My favorite of the routes I've climed on this wall. Lots of variety in the holds and moves required. There is a fun mantle move 6 feet or so below the chains (optional, but still fun).
By Galen Downing
From: Woodland Hills
Sep 28, 2009
rating: 5.10d 6b+ 21 VII+ 21 E3 5b

This was the most difficult route on the wall for me. Not much rest, crimpy, way good route.
By Daryn Edmunds
Sep 22, 2012

Great route! Super thin and continuous. .10d
By Hendo Henderson
From: Denver, CO
Oct 30, 2012

This route was torture! Haha, it was my first 10.d onsight though. So definitely the apex of my skill. Very crimpy and very sustained. The crimps were tricky in late October/cold weather. Couldn't feel if they were good or not. Definitely had my faithful friend 'Elvis Leg' return on this route (haven't seen that little guy in a while). I actually enjoyed Mini Meditation more though. This route was crimpy and had no breaks. So pretty tortuous!
By Skat B
From: Down Rodeo
Jun 22, 2013
rating: 5.10d 6b+ 21 VII+ 21 E3 5b

The holds are there - pockets and awesome crimps - but a very solid .10d all the way.

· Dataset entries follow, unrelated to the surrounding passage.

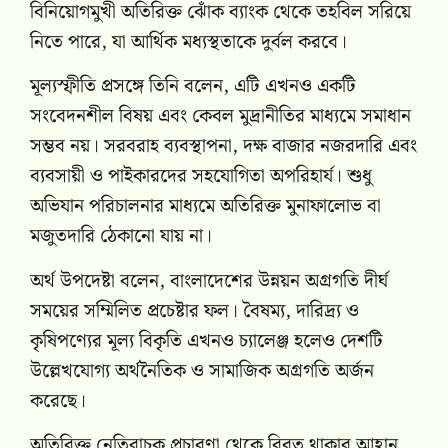
বিনিয়োগমুখী অতিরিক্ত ঝোঁক ব্যাংক থেকে তহবিল সরিয়ে
নিতে পারে, যা আর্থিক মধ্যস্থতাকে দুর্বল করবে।
মূল্যস্ফীতি প্রসঙ্গে তিনি বলেন, এটি এখনও একটি
সংবেদনশীল বিষয় এবং কেবল মুদ্রানীতির মাধ্যমে সমাধান
সম্ভব নয়। সরবরাহ ব্যবস্থাপনা, দক্ষ বাজার নজরদারি এবং
ব্যবসায়ী ও পাইকারদের সহযোগিতা অপরিহার্য। শুধু
অভিযান পরিচালনার মাধ্যমে অতিরিক্ত মুনাফালোভ বা
মজুতদারি ঠেকানো যায় না।
অর্থ উপদেষ্টা বলেন, বাংলাদেশের উন্নয়ন অগ্রগতি দীর্ঘ
সময়ের সম্মিলিত প্রচেষ্টার ফল। বৈষম্য, দারিদ্র্য ও
কৃষিপণ্যের মূল্য বিকৃতি এখনও চ্যালেঞ্জ হলেও দেশটি
উল্লেখযোগ্য অর্থনৈতিক ও সামাজিক অগ্রগতি অর্জন
করেছে।
অতিরিক্ত নেতিবাচক প্রচারণা থেকে বিরত থাকার আহ্বান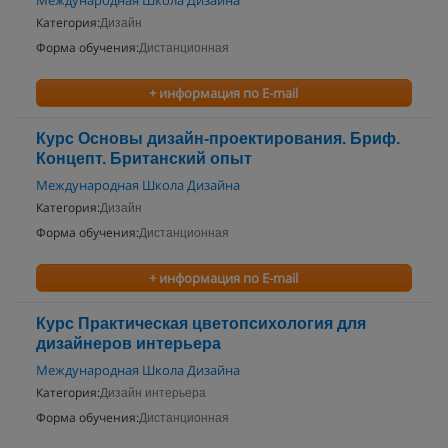
Международная Школа Дизайна
Категория:
Дизайн
Форма обучения:
Дистанционная
+ информация по E-mail
Курс Основы дизайн-проектирования. Бриф.
Концепт. Британский опыт
Международная Школа Дизайна
Категория:
Дизайн
Форма обучения:
Дистанционная
+ информация по E-mail
Курс Практическая цветопсихология для
дизайнеров интерьера
Международная Школа Дизайна
Категория:
Дизайн интерьера
Форма обучения:
Дистанционная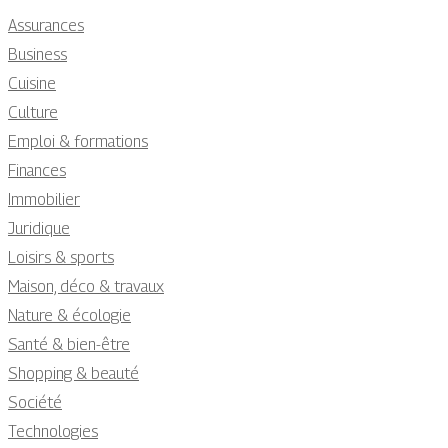
Assurances
Business
Cuisine
Culture
Emploi & formations
Finances
Immobilier
Juridique
Loisirs & sports
Maison, déco & travaux
Nature & écologie
Santé & bien-être
Shopping & beauté
Société
Technologies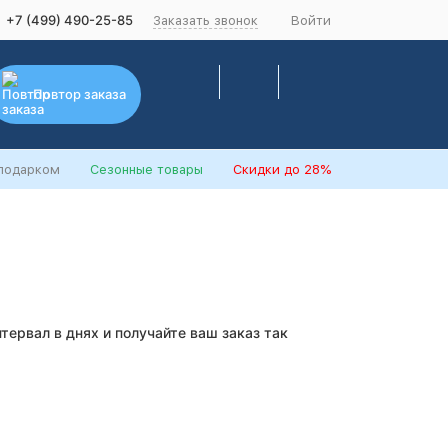
+7 (499) 490-25-85
Заказать звонок
Войти
Повтор заказа
 подарком
Сезонные товары
Скидки
до 28%
нтервал в днях и получайте ваш заказ так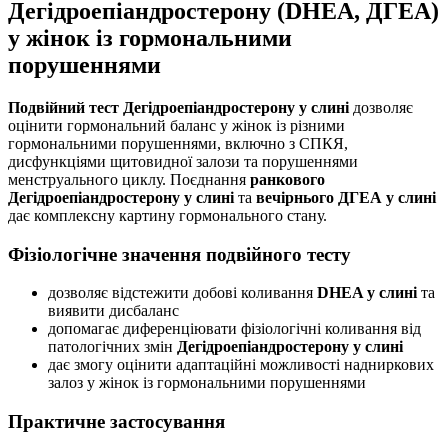
Дегідроепіандростерону (DHEA, ДГЕА)
у жінок із гормональними
порушеннями
Подвійний тест Дегідроепіандростерону у слині
дозволяє
оцінити гормональний баланс у жінок із різними
гормональними порушеннями, включно з СПКЯ,
дисфункціями щитовидної залози та порушеннями
менструального циклу. Поєднання
ранкового
Дегідроепіандростерону у слині
та
вечірнього ДГЕА у слині
дає комплексну картину гормонального стану.
Фізіологічне значення подвійного тесту
дозволяє відстежити добові коливання
DHEA у слині
та
виявити дисбаланс
допомагає диференціювати фізіологічні коливання від
патологічних змін
Дегідроепіандростерону у слині
дає змогу оцінити адаптаційні можливості надниркових
залоз у жінок із гормональними порушеннями
Практичне застосування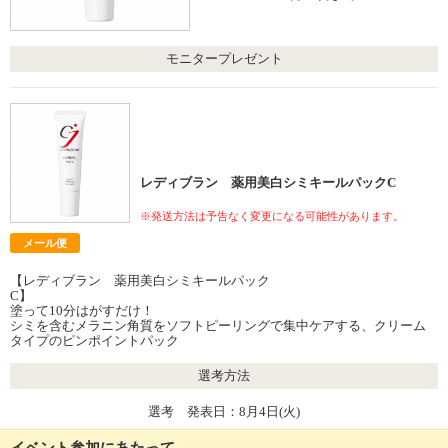
モニタープレゼント
レディブラン 薬用美白シミキールパックC
※発送方法は予告なく変更になる可能性があります。
メール便
【レディブラン 薬用美白シミキールパック
C
塗って10分はがすだけ！
シミを含むメラニン角質をソフトピーリングで集中ケアする、クリーム
タイプのピンポイントパック
選考方法
選考 発表日：8月4日(火)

Just wish that they didn't share the same anchors as the .10a to the right.
By Austin Black
Oct 21, 2013

Climb efficiently! Crux comes at the last bolt before the chains. Hard to clip from here and at the chains. Took an exciting fall with that tree right behind the route. Don't jump backwards!
By Nick Coletti
May 8, 2017

Awesome route! I recommend doing it as a "climb-ax' after doing Zen Fen and Meet the Buddha. No over exaggeration in the previous comments; this route is a bear! But with the right technique, (or "Zen" you might say)... along with some thought out pump management, this is a great confidence builder for the novice Maple Canyon climber.